If two threads wait on the same condition variable, they must be prepared to handle the same conditions, or you must carefully construct your program so they are never waiting on the condition variable at the same time.
Why does this notification have to be handled by the first thread and not the second?
You may be better off with two separate condition variables.
Use pthread_cond_signal() to wake up one of the threads.
However, more than one might be awoken; this is termed spurious wakeup. You need a variable to track your application state, as described in the manual page linked above.
Your requirement is impossible. You say "... I want only the first thread that is waiting must be signalled and not the others." But condition variables never, ever provide any way to ensure a thread isn't signaled. So if you have a requirement that a thread must not be signaled, you cannot use condition variables.

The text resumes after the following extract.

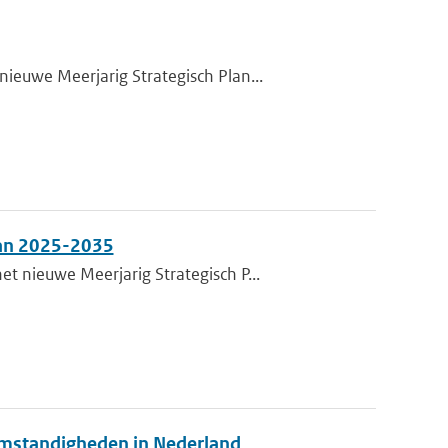
euwe Meerjarig Strategisch Plan...
lan 2025-2035
 nieuwe Meerjarig Strategisch P...
 omstandigheden in Nederland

You must always use a condition variable like this:
while(NotSupposedToRun)
pthread_cond_wait(...);
So if the thread wakes up when it's not supposed to, the while is still false and the thread just goes back to sleep. This is mandatory because POSIX does not ever provide any guarantee that a thread won't be woken. An implementation is perfectly free to implement pthread_cond_signal as a call to pthread_cond_broadcast and unblock all threads on every signal if it wants to.
Because condition variables are stateless, the implementation never knows whether a thread is supposed to be woken or not for sure. It is your job to call pthread_cond_wait always, and only, when a thread should not be running.
See
http://en.wikipedia.org/wiki/Spurious_wakeup
for more details.
If you cannot precisely specify the wakeup conditions for each thread in a while loop like the one above, you should not be using condition variables.